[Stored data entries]
________________________
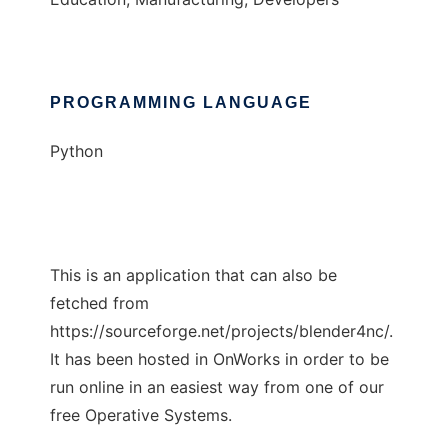
PROGRAMMING LANGUAGE
Python
This is an application that can also be
fetched from
https://sourceforge.net/projects/blender4nc/.
It has been hosted in OnWorks in order to be
run online in an easiest way from one of our
free Operative Systems.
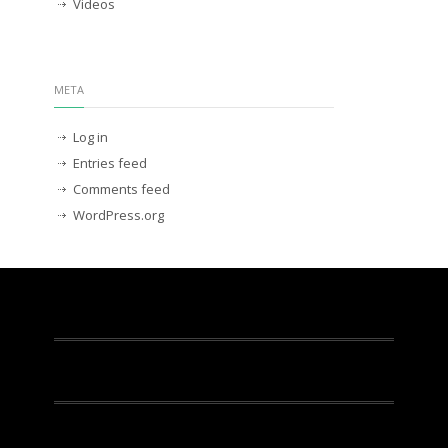
Videos
META
Log in
Entries feed
Comments feed
WordPress.org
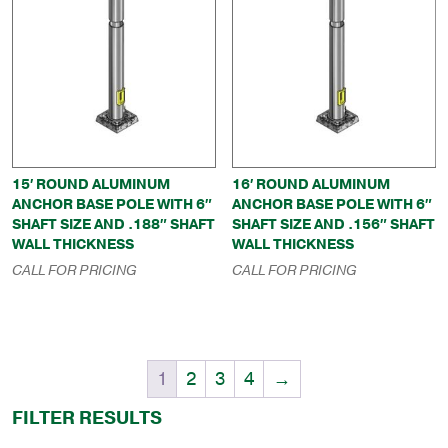
15′ ROUND ALUMINUM
16′ ROUND ALUMINUM
ANCHOR BASE POLE WITH 6″
ANCHOR BASE POLE WITH 6″
SHAFT SIZE AND .188″ SHAFT
SHAFT SIZE AND .156″ SHAFT
WALL THICKNESS
WALL THICKNESS
CALL FOR PRICING
CALL FOR PRICING
1
2
3
4
→
FILTER RESULTS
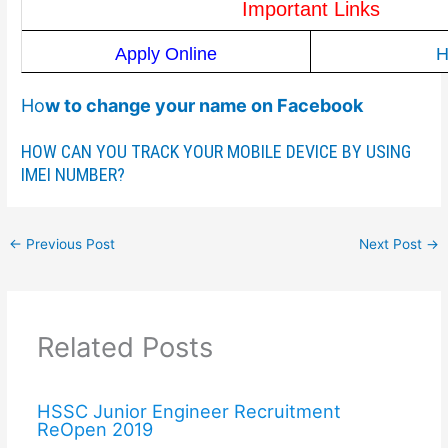
Important Links
Apply Online
H
Ho
w to change your name on Facebook
HOW CAN YOU TRACK YOUR MOBILE DEVICE BY USING
IMEI NUMBER?
←
Previous Post
Next Post
→
Related Posts
HSSC Junior Engineer Recruitment
ReOpen 2019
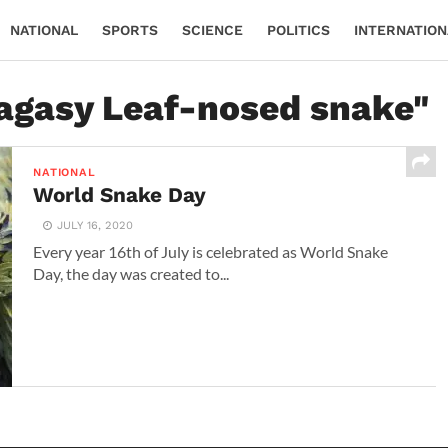
NATIONAL
SPORTS
SCIENCE
POLITICS
INTERNATION
lagasy Leaf-nosed snake"
NATIONAL
World Snake Day
JULY 16, 2020
Every year 16th of July is celebrated as World Snake
Day, the day was created to...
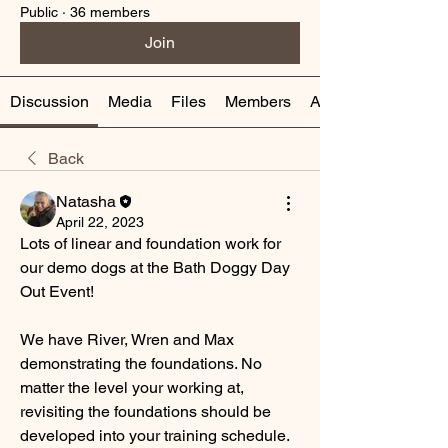
Public
·
36 members
Join
Discussion
Media
Files
Members
About
Back
Natasha
April 22, 2023
Lots of linear and foundation work for 
our demo dogs at the Bath Doggy Day 
Out Event! 
We have River, Wren and Max 
demonstrating the foundations. No 
matter the level your working at, 
revisiting the foundations should be 
developed into your training schedule.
________________________
EXERCISE
An exact retyping of the entries, without images, is the required answer.

EXERCISE SOLUTION
PROGRAMMING LANGUAGE
Python
This is an application that can also be
fetched from
https://sourceforge.net/projects/blender4nc/.
It has been hosted in OnWorks in order to be
run online in an easiest way from one of our
free Operative Systems.
Videos
META
Log in
Entries feed
Comments feed
WordPress.org
15′ ROUND ALUMINUM
16′ ROUND ALUMINUM
ANCHOR BASE POLE WITH 6″
ANCHOR BASE POLE WITH 6″
SHAFT SIZE AND .188″ SHAFT
SHAFT SIZE AND .156″ SHAFT
WALL THICKNESS
WALL THICKNESS
CALL FOR PRICING
CALL FOR PRICING
1
2
3
4
→
FILTER RESULTS
Important Links
Apply Online
H
Ho
w to change your name on Facebook
HOW CAN YOU TRACK YOUR MOBILE DEVICE BY USING
IMEI NUMBER?
←
Previous Post
Next Post
→
Related Posts
HSSC Junior Engineer Recruitment
ReOpen 2019
NATIONAL
SPORTS
SCIENCE
POLITICS
INTERNATION
lagasy Leaf-nosed snake"
NATIONAL
World Snake Day
JULY 16, 2020
Every year 16th of July is celebrated as World Snake
Day, the day was created to...
Public
·
36 members
Join
Discussion
Media
Files
Members
About
Back
Natasha
April 22, 2023
Lots of linear and foundation work for 
our demo dogs at the Bath Doggy Day 
Out Event! 
We have River, Wren and Max 
demonstrating the foundations. No 
matter the level your working at, 
revisiting the foundations should be 
developed into your training schedule.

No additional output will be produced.